I'm not sure this reads well; is "the implementation of" needed?

      If an incoming segment has a security level, or compartment that
      does not exactly match the level and compartment requested for the
      connection, a reset is sent and the connection goes to the CLOSED
      state.  The reset takes its sequence number from the ACK field of

The comma in the first line is no longer needed (it was part of the list
when precedence was still part of the list).

Section 3.6

      In this case, a FIN segment can be constructed and placed on the
      outgoing segment queue.  No further SENDs from the user will be
      accepted by the TCP implementation, and it enters the FIN-WAIT-1
      state.  RECEIVEs are allowed in this state.  All segments
      preceding and including FIN will be retransmitted until
      acknowledged.  When the other TCP peer has both acknowledged the
      FIN and sent a FIN of its own, the first TCP peer can ACK this
      FIN.  Note that a TCP endpoint receiving a FIN will ACK but not
      send its own FIN until its user has CLOSED the connection also.

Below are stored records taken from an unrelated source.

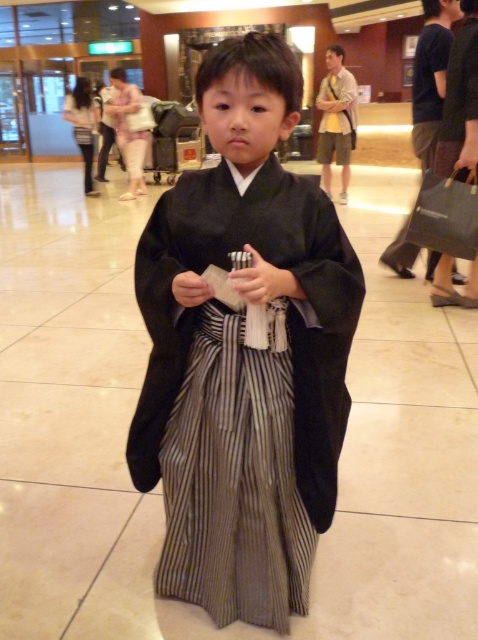 Who is positioned more to the right, black silk kimono at center or striped cotton kimono at center?

black silk kimono at center is more to the right.

You are a GUI agent. You are given a task and a screenshot of the screen. Output one action in this format:
    pyautogui.click(x=<x>, y=<y>)
    Task: Click on the black silk kimono at center
    The height and width of the screenshot is (640, 478).
    Given the screenshot: What is the action you would take?
    pyautogui.click(x=243, y=352)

Naming the two peers (e.g., A and B) can help avoid awkward grammatical
constructions like "can ACK this FIN" and improve clarity.

Section 3.8

   segments may arrive due to network or TCP retransmission.  As
   discussed in the section on sequence numbers the TCP implementation
   performs certain tests on the sequence and acknowledgment numbers in
   the segments to verify their acceptability.

comma after "sequence number".

Section 3.8.6.2.2

   Note that the general effect of this algorithm is to advance RCV.WND
   in increments of Eff.snd.MSS (for realistic receive buffers:
   Eff.snd.MSS < RCV.BUFF/2).  Note also that the receiver must use its
   own Eff.snd.MSS, assuming it is the same as the sender's.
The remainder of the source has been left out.